The good news was that UK CPI fell from 3.2% to 3.1%. The less good news was that this was 0.1% higher than expectations and remains above the 3.0% upper bound (inflation hasn’t been below 3% since December last year). The worrying news was that the Core CPI measure, which excludes food, alcohol, tobacco and energy prices, jumped 0.2% to 3.1%, and was 0.3% above expectations. Core inflation strips out the more volatile elements of inflation, and if you believe these elements are temporary in nature, then it provides a ‘truer’ picture of inflation. This is the highest core inflation rate since records began in 1997, although it’s a rate that’s been equalled twice already this year. This chart shows CPI versus core CPI since 1997.

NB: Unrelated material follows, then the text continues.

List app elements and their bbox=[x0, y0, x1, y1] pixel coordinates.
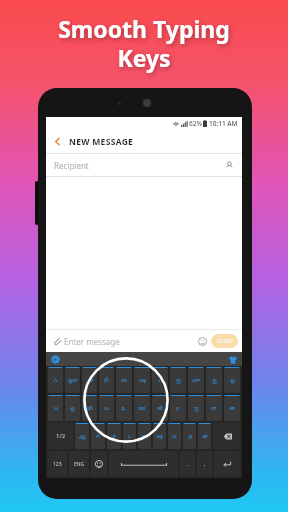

The reason for inflation coming in higher than expected was down to the services component (see chart), which is also a bit worrying. Goods price inflation (currently 55% of the CPI bucket) had been the main driver of the UK inflation rate, with part of the reason likely to have been the lagged effect of sterling weakness (see previous blog here). However, an increase in the services component (45% of CPI) suggests that inflationary pressure is beginning to come from domestic sources rather than international sources.
This does seem to lend some support to the MPC’s chief hawk Andrew Sentance, who has today again argued that spare capacity in the economy is not as large as was previously supposed. As explained from page 9 of his speech today, unemployment is lower than has been seen at this stage of previous cycles (and labour demand may be picking up), companies have adjusted quickly to lower levels of demand and are not reporting significant spare capacity, and wage growth has exceeded expectations. “As spare capacity has not exerted much downward pressure on inflation so far, so there must be a high degree of uncertainty about its future impact”.
Does this mean that we can look forward to a series of interest rate rises soon? Unlikely. Andrew Sentance was the only member to vote for a rate hike in June, and in today’s speech, even he concluded that he is not in favour of a sharp rise in interest rates, favouring “a gradual rise in the Bank Rate which would be aimed to avoid destabilising confidence through a sudden policy lurch”. The majority of MPC members also need to agree with Sentance, which may be tricky if the rumours that Mervyn King believes that the ‘Bank rate will stay low for four years‘ are true. Furthermore, we have little idea yet how the UK or global economy will react to the huge fiscal tightening that is coming, which leads me to believe that even if inflation does rise further through the remainder of this year, UK interest rates are unlikely to rise until economic growth follows a similar trajectory.